Where in the data below does the word "документов" appear? Copy each line that holds it.

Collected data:
********************

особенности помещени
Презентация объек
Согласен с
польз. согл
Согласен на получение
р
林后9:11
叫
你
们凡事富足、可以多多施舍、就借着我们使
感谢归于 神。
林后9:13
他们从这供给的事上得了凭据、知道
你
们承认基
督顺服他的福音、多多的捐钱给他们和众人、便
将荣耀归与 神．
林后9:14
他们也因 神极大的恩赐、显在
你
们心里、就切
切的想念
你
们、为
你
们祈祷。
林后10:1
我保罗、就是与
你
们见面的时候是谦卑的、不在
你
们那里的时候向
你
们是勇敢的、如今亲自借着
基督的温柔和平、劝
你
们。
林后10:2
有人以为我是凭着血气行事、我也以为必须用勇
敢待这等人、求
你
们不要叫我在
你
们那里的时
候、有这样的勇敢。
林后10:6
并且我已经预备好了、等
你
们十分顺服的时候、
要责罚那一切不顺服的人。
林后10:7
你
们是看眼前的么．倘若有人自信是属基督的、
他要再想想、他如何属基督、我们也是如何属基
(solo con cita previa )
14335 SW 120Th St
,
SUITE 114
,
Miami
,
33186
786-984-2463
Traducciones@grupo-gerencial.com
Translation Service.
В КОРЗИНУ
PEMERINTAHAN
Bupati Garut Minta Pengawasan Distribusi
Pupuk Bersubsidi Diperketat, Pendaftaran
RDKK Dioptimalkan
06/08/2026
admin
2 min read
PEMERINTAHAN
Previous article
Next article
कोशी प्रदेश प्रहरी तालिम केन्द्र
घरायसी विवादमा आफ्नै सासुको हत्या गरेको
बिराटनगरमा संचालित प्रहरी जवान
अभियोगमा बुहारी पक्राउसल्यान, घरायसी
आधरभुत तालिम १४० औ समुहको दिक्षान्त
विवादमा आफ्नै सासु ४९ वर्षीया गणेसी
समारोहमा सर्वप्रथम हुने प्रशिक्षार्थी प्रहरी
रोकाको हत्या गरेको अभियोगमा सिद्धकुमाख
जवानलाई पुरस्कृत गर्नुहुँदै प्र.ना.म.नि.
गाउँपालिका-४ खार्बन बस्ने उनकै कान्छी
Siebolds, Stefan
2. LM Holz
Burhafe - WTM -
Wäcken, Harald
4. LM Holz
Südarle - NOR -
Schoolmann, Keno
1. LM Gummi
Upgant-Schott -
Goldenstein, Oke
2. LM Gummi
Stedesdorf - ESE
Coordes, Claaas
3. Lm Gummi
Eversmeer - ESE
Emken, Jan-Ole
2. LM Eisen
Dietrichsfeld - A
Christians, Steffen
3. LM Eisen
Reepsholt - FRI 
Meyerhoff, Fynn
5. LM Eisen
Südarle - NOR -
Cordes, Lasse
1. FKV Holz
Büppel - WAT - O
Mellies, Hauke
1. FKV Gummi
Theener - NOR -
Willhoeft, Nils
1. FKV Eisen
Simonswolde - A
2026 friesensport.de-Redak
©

********************

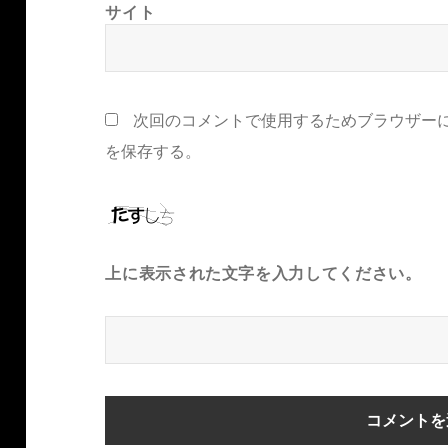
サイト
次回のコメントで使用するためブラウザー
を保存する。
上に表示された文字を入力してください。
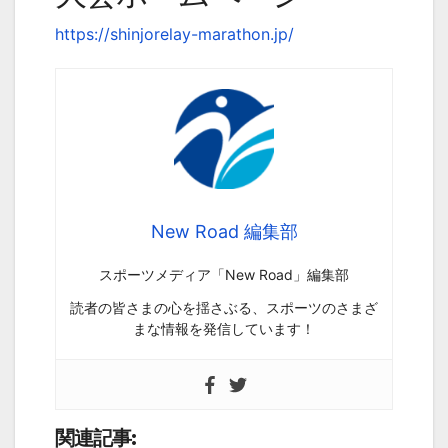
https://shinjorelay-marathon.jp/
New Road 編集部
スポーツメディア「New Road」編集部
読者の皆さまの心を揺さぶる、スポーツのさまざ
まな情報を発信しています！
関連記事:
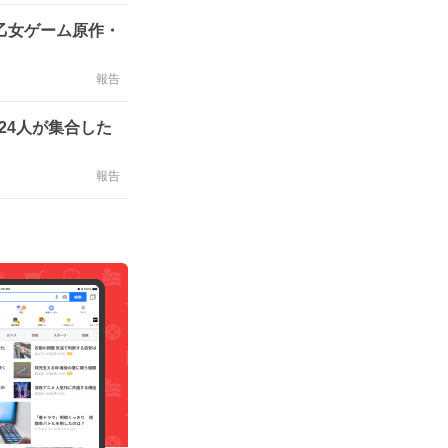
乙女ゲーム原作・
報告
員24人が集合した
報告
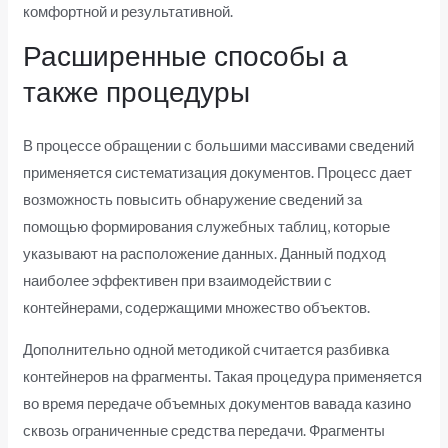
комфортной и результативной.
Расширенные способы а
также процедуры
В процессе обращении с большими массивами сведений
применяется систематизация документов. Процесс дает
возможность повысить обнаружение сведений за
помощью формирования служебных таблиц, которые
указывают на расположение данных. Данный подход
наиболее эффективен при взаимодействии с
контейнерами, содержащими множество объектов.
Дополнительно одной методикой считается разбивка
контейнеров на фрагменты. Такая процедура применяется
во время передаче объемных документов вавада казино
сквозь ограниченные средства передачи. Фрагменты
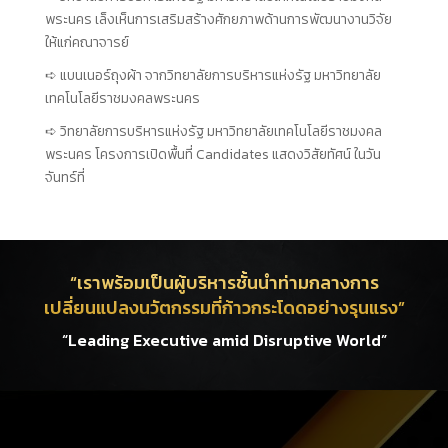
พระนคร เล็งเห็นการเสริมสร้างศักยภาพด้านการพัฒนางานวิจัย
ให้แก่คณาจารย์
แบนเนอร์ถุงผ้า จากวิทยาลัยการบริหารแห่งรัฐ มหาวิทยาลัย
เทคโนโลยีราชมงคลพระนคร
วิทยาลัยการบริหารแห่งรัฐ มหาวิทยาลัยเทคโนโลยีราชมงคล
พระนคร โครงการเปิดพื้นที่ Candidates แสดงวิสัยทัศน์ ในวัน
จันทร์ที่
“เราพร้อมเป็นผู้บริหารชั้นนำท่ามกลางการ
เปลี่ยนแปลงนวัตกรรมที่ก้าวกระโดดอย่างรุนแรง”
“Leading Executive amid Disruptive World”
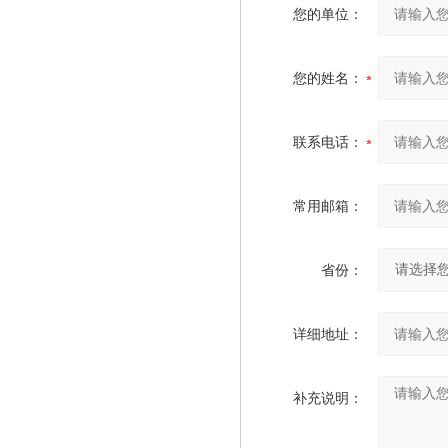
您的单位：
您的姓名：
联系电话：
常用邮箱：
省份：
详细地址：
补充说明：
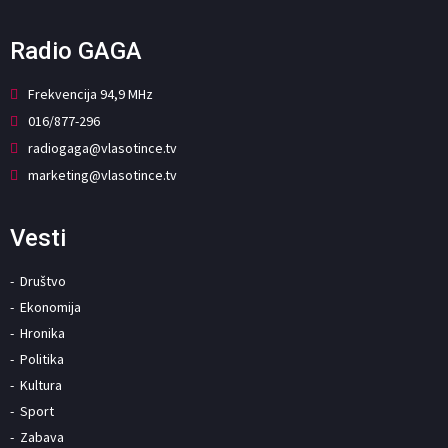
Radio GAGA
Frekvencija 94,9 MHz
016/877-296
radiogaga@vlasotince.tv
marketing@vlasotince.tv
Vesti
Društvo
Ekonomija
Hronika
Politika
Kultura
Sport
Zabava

********************

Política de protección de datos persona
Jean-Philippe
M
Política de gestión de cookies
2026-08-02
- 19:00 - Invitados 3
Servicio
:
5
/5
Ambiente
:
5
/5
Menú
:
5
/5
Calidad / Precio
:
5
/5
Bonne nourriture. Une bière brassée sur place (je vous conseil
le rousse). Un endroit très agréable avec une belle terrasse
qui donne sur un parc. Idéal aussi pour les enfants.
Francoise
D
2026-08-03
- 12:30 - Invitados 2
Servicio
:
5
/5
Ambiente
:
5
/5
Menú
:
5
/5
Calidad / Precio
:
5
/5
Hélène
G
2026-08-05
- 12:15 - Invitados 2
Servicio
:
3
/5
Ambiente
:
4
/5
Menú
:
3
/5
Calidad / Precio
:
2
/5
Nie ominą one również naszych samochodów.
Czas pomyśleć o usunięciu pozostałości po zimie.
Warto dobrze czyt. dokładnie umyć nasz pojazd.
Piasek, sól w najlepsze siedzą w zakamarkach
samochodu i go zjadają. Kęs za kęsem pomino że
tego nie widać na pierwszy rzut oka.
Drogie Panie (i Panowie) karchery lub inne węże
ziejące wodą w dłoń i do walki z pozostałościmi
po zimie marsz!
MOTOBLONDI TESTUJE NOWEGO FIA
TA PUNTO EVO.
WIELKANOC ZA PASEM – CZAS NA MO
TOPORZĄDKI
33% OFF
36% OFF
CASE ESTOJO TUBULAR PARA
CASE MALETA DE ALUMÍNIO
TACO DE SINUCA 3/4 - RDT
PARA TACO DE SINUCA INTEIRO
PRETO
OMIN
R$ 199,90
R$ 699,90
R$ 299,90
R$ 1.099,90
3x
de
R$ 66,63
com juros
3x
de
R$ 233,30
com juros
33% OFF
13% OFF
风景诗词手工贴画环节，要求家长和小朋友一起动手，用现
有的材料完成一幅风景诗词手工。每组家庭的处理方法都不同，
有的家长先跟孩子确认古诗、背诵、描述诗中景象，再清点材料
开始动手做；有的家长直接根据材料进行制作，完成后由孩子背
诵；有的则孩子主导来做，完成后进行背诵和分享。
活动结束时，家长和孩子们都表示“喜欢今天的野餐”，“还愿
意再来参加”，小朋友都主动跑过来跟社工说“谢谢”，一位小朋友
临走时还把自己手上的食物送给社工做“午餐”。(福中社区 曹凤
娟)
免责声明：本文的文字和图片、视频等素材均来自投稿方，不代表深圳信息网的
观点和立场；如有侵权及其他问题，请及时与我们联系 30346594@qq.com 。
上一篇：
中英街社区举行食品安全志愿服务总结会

********************

*Solution to the problem*:
применяется систематизация документов. Процесс дает
во время передаче объемных документов вавада казино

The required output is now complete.